Another trans woman, Nyke Slawik, 27, also won a seat. Both belong to the Green Party, which has a strong chance of entering government as part of a coalition.

“Crazy!” Mrs. Slawik wrote on his Instagram page. “I still can’t believe it, but after this historic election result, I will definitely be part of the next German Parliament.”

Ms Ganserer, 44, wrote on her Facebook page: “It was the election campaign of our life and it was worth it. Old retrograde thinking was punished yesterday.

In 2017, Germany legalized same-sex marriage and adoption by same-sex parents, and passed a partial ban on conversion therapy, which aims to change a person’s sexual orientation or gender identity. .

This year, the country banned operations to assign babies to particular sexes if they are born with sexual characteristics.
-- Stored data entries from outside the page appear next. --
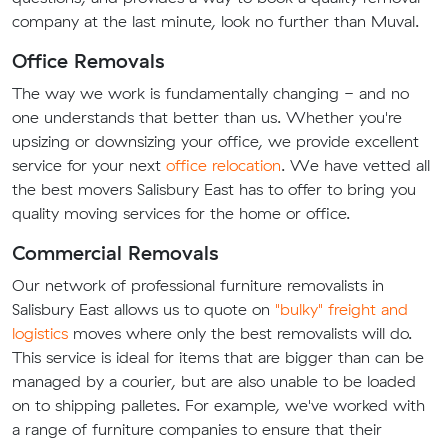
company at the last minute, look no further than Muval.
Office Removals
The way we work is fundamentally changing - and no
one understands that better than us. Whether you're
upsizing or downsizing your office, we provide excellent
service for your next
office relocation
. We have vetted all
the best movers Salisbury East has to offer to bring you
quality moving services for the home or office.
Commercial Removals
Our network of professional furniture removalists in
Salisbury East allows us to quote on
"bulky" freight and
logistics
moves where only the best removalists will do.
This service is ideal for items that are bigger than can be
managed by a courier, but are also unable to be loaded
on to shipping palletes. For example, we've worked with
a range of furniture companies to ensure that their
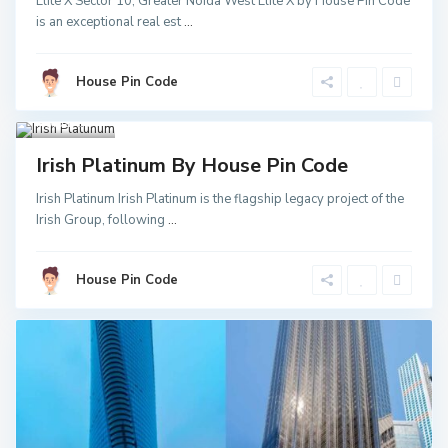
Elite X Sector 10, Greater Noida West Elite X by House Pin Code
Greater
is an exceptional real est
...
Noida
,
Noida
,
Noida
Sector
52 Metro
House Pin Code
Station
,
Greater
Noida
3
Invest
Irish Platinum By House Pin Code
Irish Platinum Irish Platinum is the flagship legacy project of the
Irish Group, following
...
House Pin Code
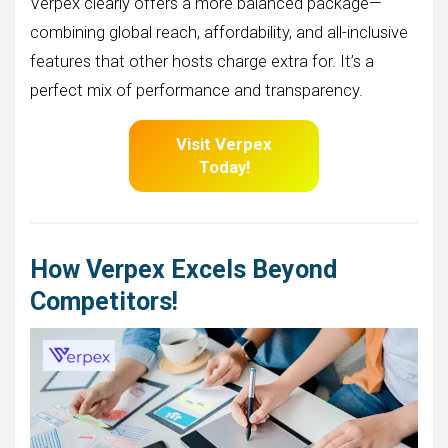
Verpex clearly offers a more balanced package—
combining global reach, affordability, and all-inclusive
features that other hosts charge extra for. It’s a
perfect mix of performance and transparency.
Visit Verpex
Today!
How Verpex Excels Beyond
Competitors!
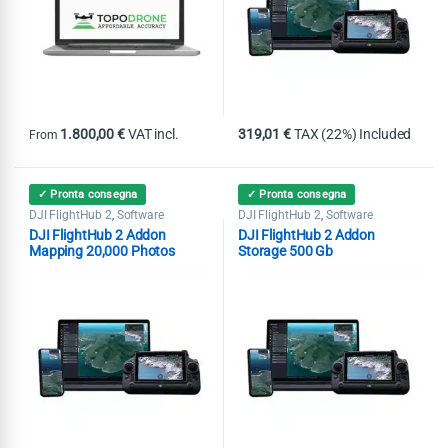
1.800,00
€
VAT incl.
319,01
€
TAX (22%) Included
From
This product has multiple variants. The options may be chosen on th
✓ Pronta consegna
✓ Pronta consegna
DJI FlightHub 2
Software
DJI FlightHub 2
Software
,
,
DJI FlightHub 2 Addon
DJI FlightHub 2 Addon
Mapping 20,000 Photos
Storage 500 Gb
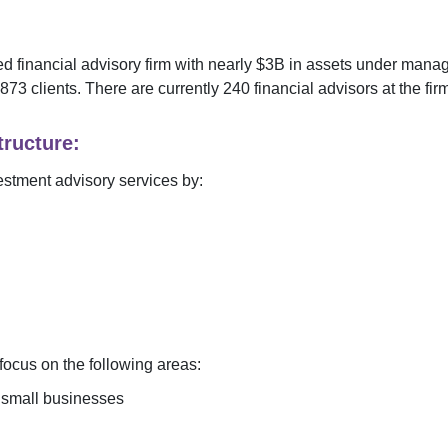
 financial advisory firm with nearly $
3B
in assets under mana
873
clients. There are currently
240
financial advisors at the fir
ructure:
estment advisory services by:
ocus on the following areas:
r small businesses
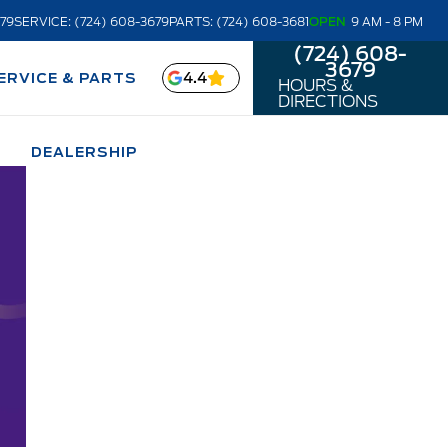
679
SERVICE: (724) 608-3679
PARTS: (724) 608-3681
OPEN
9 AM - 8 PM
(724) 608-
3679
4.4
ERVICE & PARTS
HOURS &
DIRECTIONS
DEALERSHIP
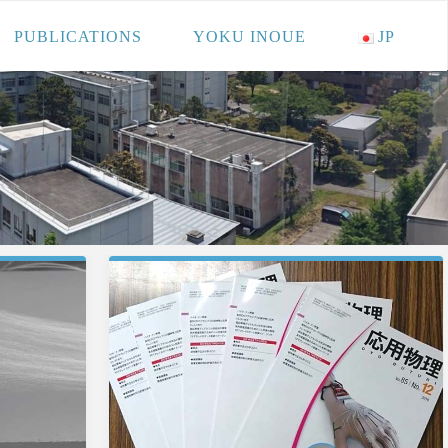
PUBLICATIONS
YOKU INOUE
JP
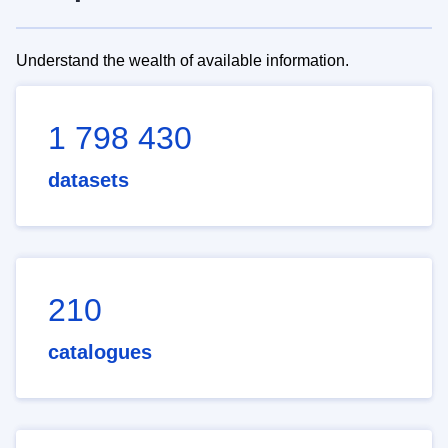
Understand the wealth of available information.
1 798 430
datasets
210
catalogues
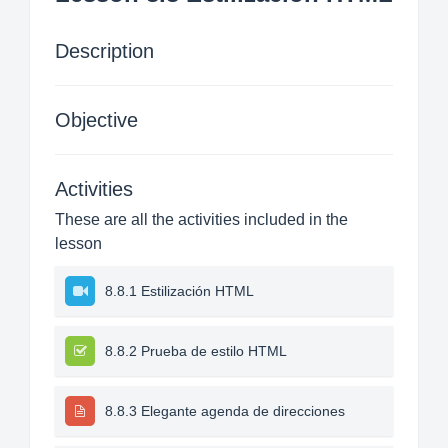
Description
Objective
Activities
These are all the activities included in the
lesson
8.8.1 Estilización HTML
8.8.2 Prueba de estilo HTML
8.8.3 Elegante agenda de direcciones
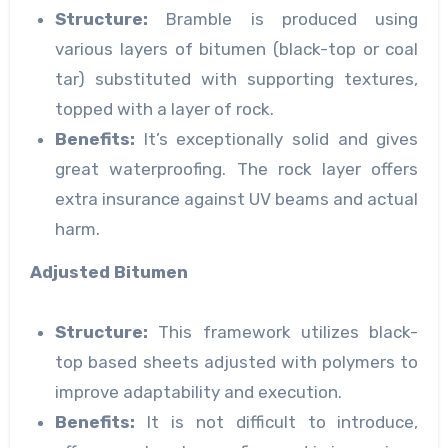
Structure:
Bramble is produced using
various layers of bitumen (black-top or coal
tar) substituted with supporting textures,
topped with a layer of rock.
Benefits:
It’s exceptionally solid and gives
great waterproofing. The rock layer offers
extra insurance against UV beams and actual
harm.
Adjusted Bitumen
Structure:
This framework utilizes black-
top based sheets adjusted with polymers to
improve adaptability and execution.
Benefits:
It is not difficult to introduce,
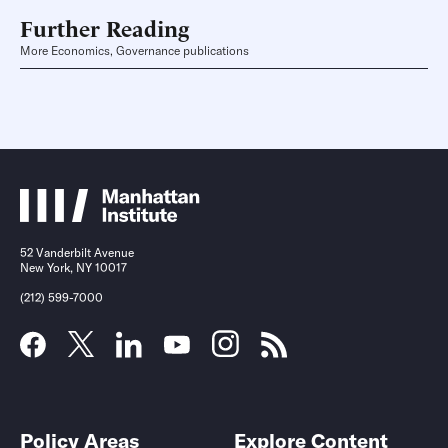
Further Reading
More Economics, Governance publications
52 Vanderbilt Avenue
New York, NY 10017
(212) 599-7000
Policy Areas
Explore Content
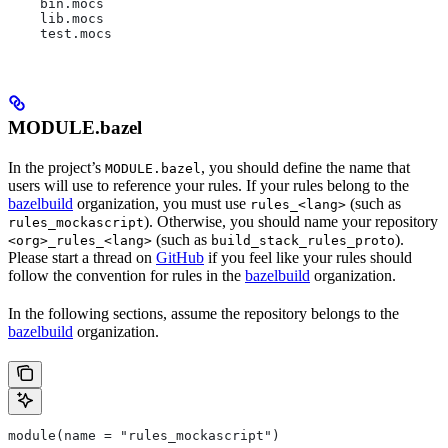
    bin.mocs
    lib.mocs
    test.mocs
MODULE.bazel
In the project’s
, you should define the name that
MODULE.bazel
users will use to reference your rules. If your rules belong to the
bazelbuild
organization, you must use
(such as
rules_<lang>
). Otherwise, you should name your repository
rules_mockascript
(such as
).
<org>_rules_<lang>
build_stack_rules_proto
Please start a thread on
GitHub
if you feel like your rules should
follow the convention for rules in the
bazelbuild
organization.
In the following sections, assume the repository belongs to the
bazelbuild
organization.
module(name = "rules_mockascript")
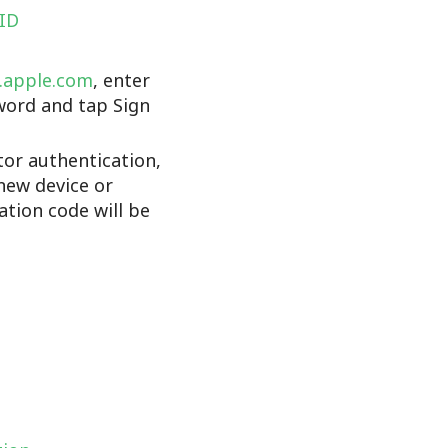
 ID
d.apple.com
, enter
word and tap Sign
tor authentication,
new device or
cation code will be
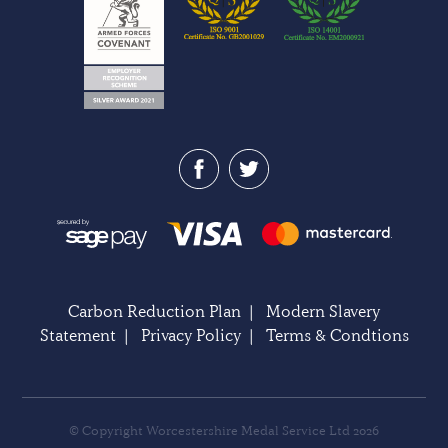
Carbon Reduction Plan
|
Modern Slavery
Statement
|
Privacy Policy
|
Terms & Condtions
© Copyright Worcestershire Medal Service Ltd 2026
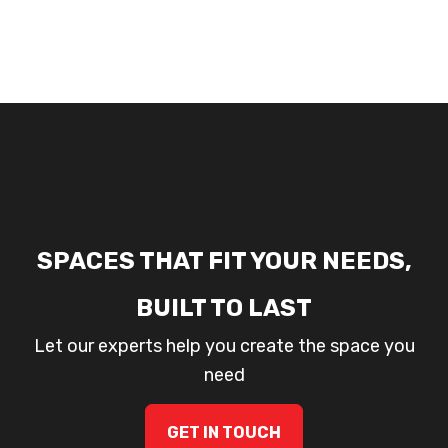
SPACES THAT FIT YOUR NEEDS,
BUILT TO LAST
Let our experts help you create the space you
need
GET IN TOUCH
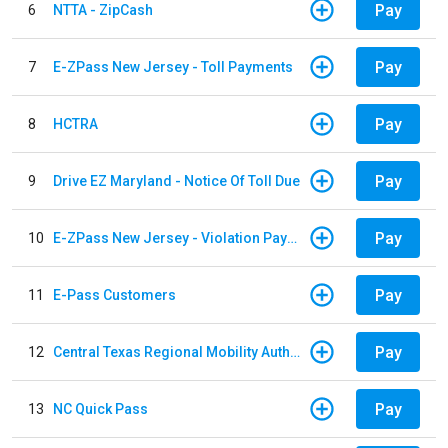
Pay
6
NTTA - ZipCash
Pay
7
E-ZPass New Jersey - Toll Payments
Pay
8
HCTRA
Pay
9
Drive EZ Maryland - Notice Of Toll Due
Pay
10
E-ZPass New Jersey - Violation Payments
Pay
11
E-Pass Customers
Pay
12
Central Texas Regional Mobility Authority
Pay
13
NC Quick Pass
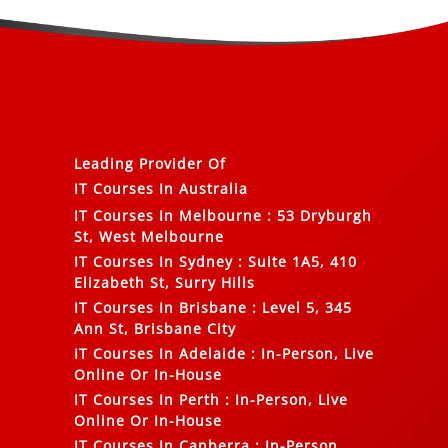
Leading Provider Of
IT Courses In Australia
IT Courses In Melbourne
:
53 Dryburgh
St, West Melbourne
IT Courses In Sydney
:
Suite 1A5, 410
Elizabeth St, Surry Hills
IT Courses In Brisbane
:
Level 5, 345
Ann St, Brisbane City
IT Courses In Adelaide
:
In-Person, Live
Online Or In-House
IT Courses In Perth
:
In-Person, Live
Online Or In-House
IT Courses In Canberra
:
In-Person,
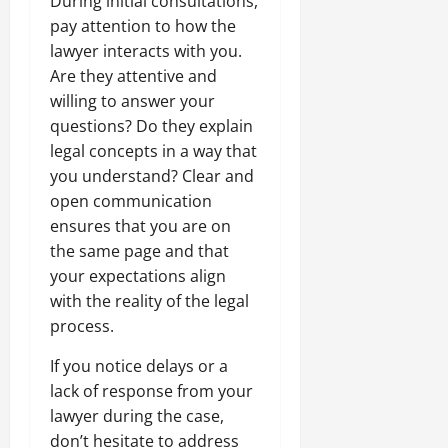
During initial consultations,
pay attention to how the
lawyer interacts with you.
Are they attentive and
willing to answer your
questions? Do they explain
legal concepts in a way that
you understand? Clear and
open communication
ensures that you are on
the same page and that
your expectations align
with the reality of the legal
process.
If you notice delays or a
lack of response from your
lawyer during the case,
don’t hesitate to address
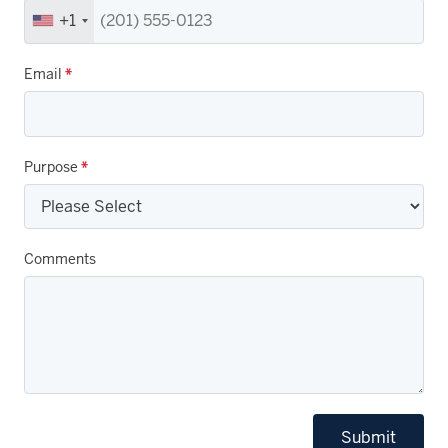
+1
Email
*
Purpose
*
Comments
Submit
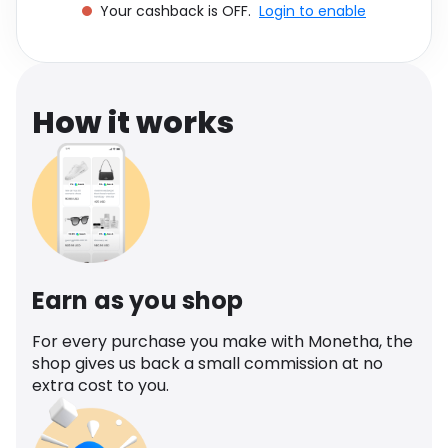
Your cashback is OFF.
Login to enable
Software
Health
See all shops
Travel
How it works
Earn as you shop
For every purchase you make with Monetha, the
shop gives us back a small commission at no
extra cost to you.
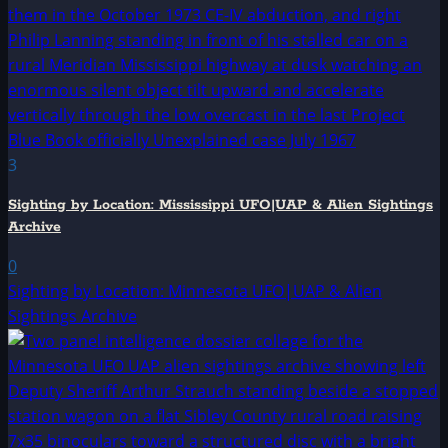
3
Sighting by Location: Mississippi UFO|UAP & Alien Sightings
Archive
0
Sighting by Location: Minnesota UFO|UAP & Alien
Sightings Archive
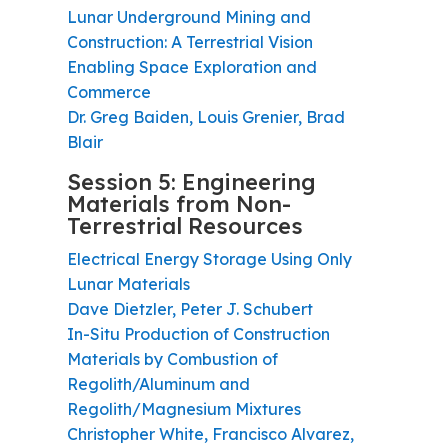
Lunar Underground Mining and
Construction: A Terrestrial Vision
Enabling Space Exploration and
Commerce
Dr. Greg Baiden, Louis Grenier, Brad
Blair
Session 5: Engineering
Materials from Non-
Terrestrial Resources
Electrical Energy Storage Using Only
Lunar Materials
Dave Dietzler, Peter J. Schubert
In-Situ Production of Construction
Materials by Combustion of
Regolith/Aluminum and
Regolith/Magnesium Mixtures
Christopher White, Francisco Alvarez,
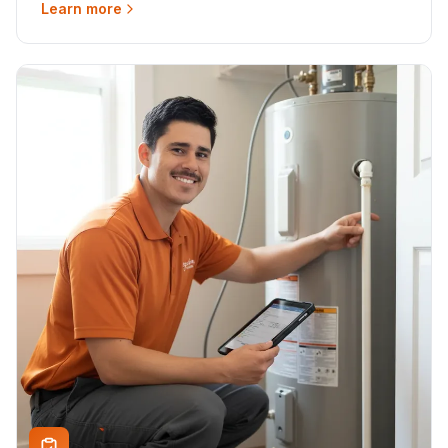
Learn more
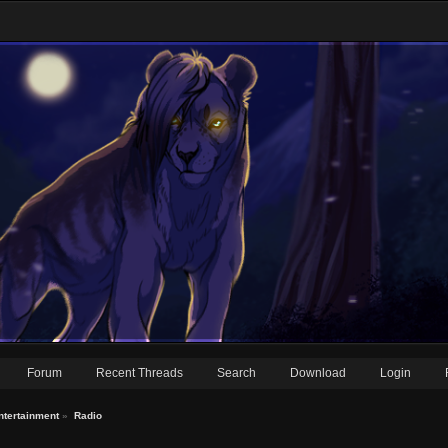
Forum
Recent Threads
Search
Download
Login
ntertainment
»
Radio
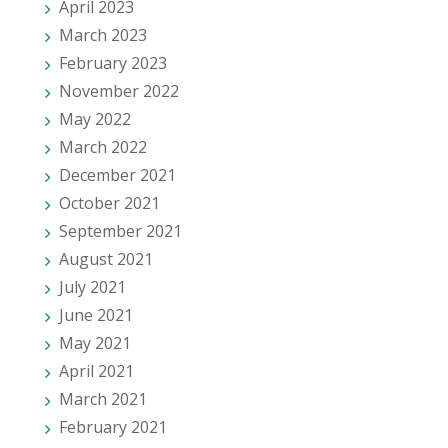
April 2023
March 2023
February 2023
November 2022
May 2022
March 2022
December 2021
October 2021
September 2021
August 2021
July 2021
June 2021
May 2021
April 2021
March 2021
February 2021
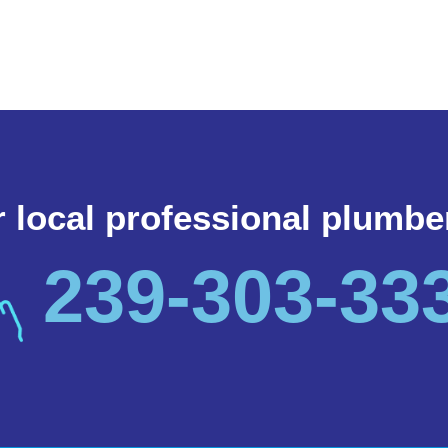
r local professional plumbe
239-303-33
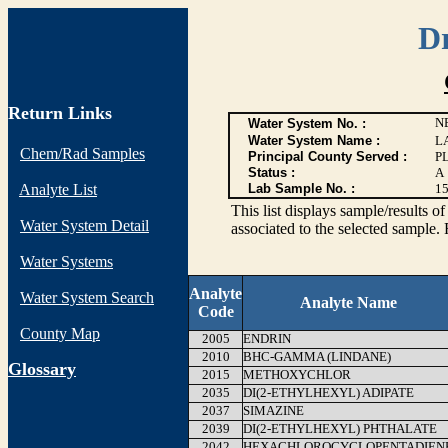
D
Return Links
N
Water System No. :
Water System Name :
L
Chem/Rad Samples
Principal County Served :
P
Status :
A
Analyte List
Lab Sample No. :
1
This list displays sample/resu
Water System Detail
associated to the selected sample. 
Water Systems
Analyte
Water System Search
Analyte Name
Code
County Map
2005
ENDRIN
2010
BHC-GAMMA (LINDANE)
G
lossary
2015
METHOXYCHLOR
2035
DI(2-ETHYLHEXYL) ADIPATE
2037
SIMAZINE
2039
DI(2-ETHYLHEXYL) PHTHALATE
2042
HEXACHLOROCYCLOPENTADIEN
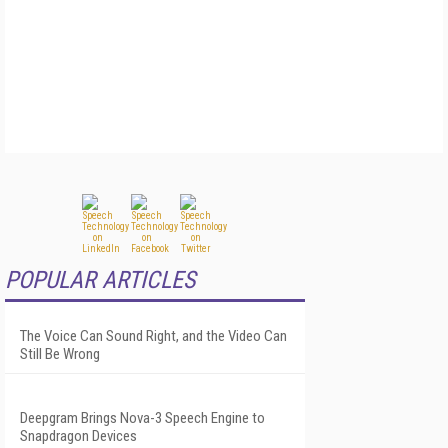
POPULAR ARTICLES
The Voice Can Sound Right, and the Video Can
Still Be Wrong
Deepgram Brings Nova-3 Speech Engine to
Snapdragon Devices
This means that parents can no longer make this choice; children have the right to decide for themselves later in life. But lawmakers have rejected two bills proposed by the Greens and Free Democrats that would facilitate self-identification of transgender people more generally.

Currently, they are required under the country’s transsexuality law, passed in 1981, to obtain a medical certificate, which costs hundreds to thousands of dollars. Working to change this demand, which opponents call stigmatizing and costly, will be one of Ms Ganserer’s priorities in parliament, she said.

Olaf Scholz, the Social Democratic candidate who hopes to become chancellor, during the campaign accused the Christian Democratic Union of not having changed the law on medical certificates under the previous government. Rights groups hope the combination of a Social Democrat-led government and two trans representatives will spur change.